Manfaat dilakukannya Lotus Birth diantaranya :



  • Tali sentra dibiarkan sehingga memungkinkan terjadinya perpanjangan aliran darah ibu ke janin.

  • Oksigen vital yang melalui tali sentra sanggup hingga ke bayi sebelum bayi benar-benar sanggup mulai bernafas sendiri.

  • Lotus Birth juga memungkinkan bayi cepat untuk menangis segera sehabis lahir.

  • Bayi tetap berada erat ibu sehabis kelahiran sehingga memungkinkan terjadinya waktu yang lebih usang untuk bounding attachment.
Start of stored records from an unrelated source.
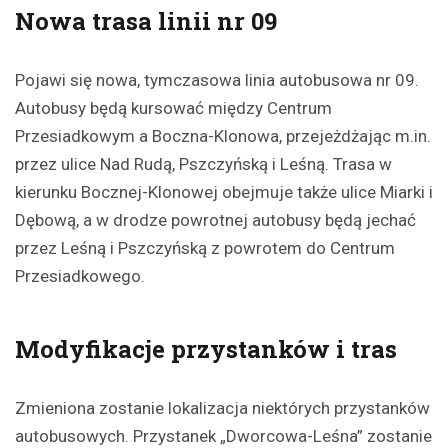
Nowa trasa linii nr 09
Pojawi się nowa, tymczasowa linia autobusowa nr 09.
Autobusy będą kursować między Centrum
Przesiadkowym a Boczna-Klonowa, przejeżdżając m.in.
przez ulice Nad Rudą, Pszczyńską i Leśną. Trasa w
kierunku Bocznej-Klonowej obejmuje także ulice Miarki i
Dębową, a w drodze powrotnej autobusy będą jechać
przez Leśną i Pszczyńską z powrotem do Centrum
Przesiadkowego.
Modyfikacje przystanków i tras
Zmieniona zostanie lokalizacja niektórych przystanków
autobusowych. Przystanek „Dworcowa-Leśna” zostanie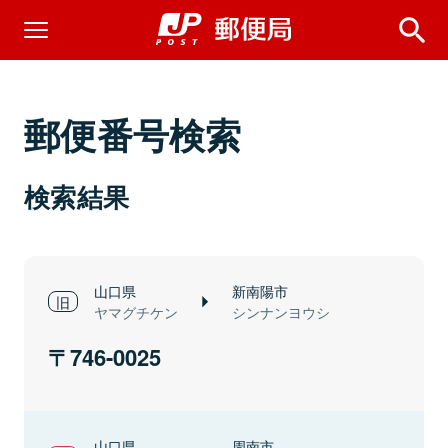
郵便番号検索
検索結果
山口県
新南陽市
ヤマグチケン
シンナンヨウシ
746-0025
山口県
周南市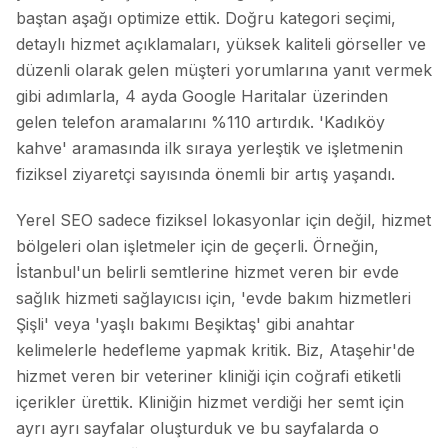
baştan aşağı optimize ettik. Doğru kategori seçimi,
detaylı hizmet açıklamaları, yüksek kaliteli görseller ve
düzenli olarak gelen müşteri yorumlarına yanıt vermek
gibi adımlarla, 4 ayda Google Haritalar üzerinden
gelen telefon aramalarını %110 artırdık. 'Kadıköy
kahve' aramasında ilk sıraya yerleştik ve işletmenin
fiziksel ziyaretçi sayısında önemli bir artış yaşandı.
Yerel SEO sadece fiziksel lokasyonlar için değil, hizmet
bölgeleri olan işletmeler için de geçerli. Örneğin,
İstanbul'un belirli semtlerine hizmet veren bir evde
sağlık hizmeti sağlayıcısı için, 'evde bakım hizmetleri
Şişli' veya 'yaşlı bakımı Beşiktaş' gibi anahtar
kelimelerle hedefleme yapmak kritik. Biz, Ataşehir'de
hizmet veren bir veteriner kliniği için coğrafi etiketli
içerikler ürettik. Kliniğin hizmet verdiği her semt için
ayrı ayrı sayfalar oluşturduk ve bu sayfalarda o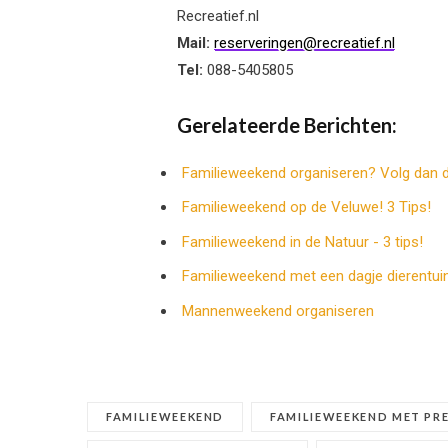
Recreatief.nl
Mail:
reserveringen@recreatief.nl
Tel:
088-5405805
Gerelateerde Berichten:
Familieweekend organiseren? Volg dan d
Familieweekend op de Veluwe! 3 Tips!
Familieweekend in de Natuur - 3 tips!
Familieweekend met een dagje dierentuin
Mannenweekend organiseren
FAMILIEWEEKEND
FAMILIEWEEKEND MET PR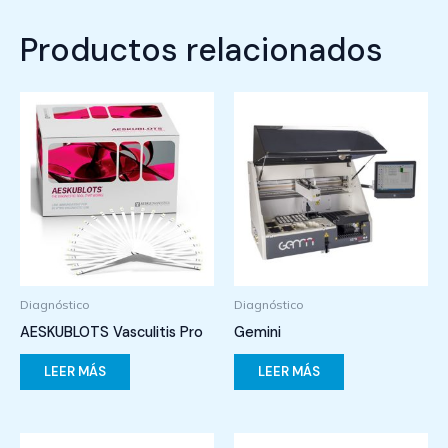
Productos relacionados
Diagnóstico
Diagnóstico
AESKUBLOTS Vasculitis Pro
Gemini
LEER MÁS
LEER MÁS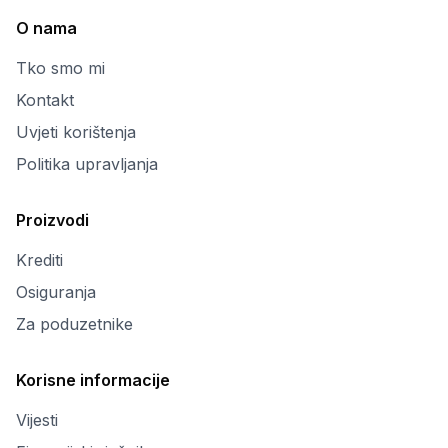
O nama
Tko smo mi
Kontakt
Uvjeti korištenja
Politika upravljanja
Proizvodi
Krediti
Osiguranja
Za poduzetnike
Korisne informacije
Vijesti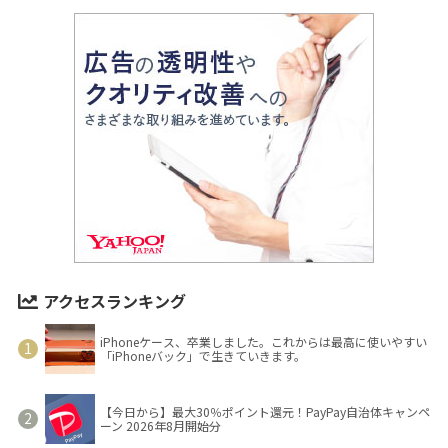
アクセスランキング
iPhoneケース、卒業しました。これからは最高に使いやすい
「iPhoneバック」で生きていきます。
【今日から】最大30％ポイント還元！PayPay自治体キャンペ
ーン 2026年8月開始分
Rata-rata waktu yang dibutuhkan untuk terlepasnya tali pusatbila tali sentra dipotong segera, 9,56 hari, saat berhenti berdenyut 7,16 hari, dan dibiarkan 3,75 hari.


Langkah dilakukannya Lotus Birth
Beberapa hal yang dilakukan dalam Lotus Birth diantaranya :



  1. Bila bayi lahir, biarkan tali sentra utuh. Jika tali sentra berada sekitar leher bayi, cukup angkat tali tersebut.

  2. Tunggu lahirnya plasenta secara alami.

  3. Ketika plasenta lahir, tempatkan pada mangkuk di erat ibu..

  4. Tunggu transfusi penuh darah dari sentra ke bayi sebelum menangani plasenta.

  5. Hati-hati dalam mencuci plasenta yaitu dengan memakai air hangat dan tepuk-tepuk hingga kering.

  6. Tempatkan plasenta di tempat yang kering.

  7. Letakkan plasenta pada materi yang menyerap menyerupai sebuah popok atau kain kemudian letakkan dalam tas plasenta..

  8. Gendong bayi dan beri makan sesuai kebutuhannya.

  9. Pakaikan bayi memakai pakaian yang longgar.

  10. Bayi sanggup dimandikan menyerupai biasa, biarkan plasenta bersamanya.

  11. Meminimalisir pergerakan bayi.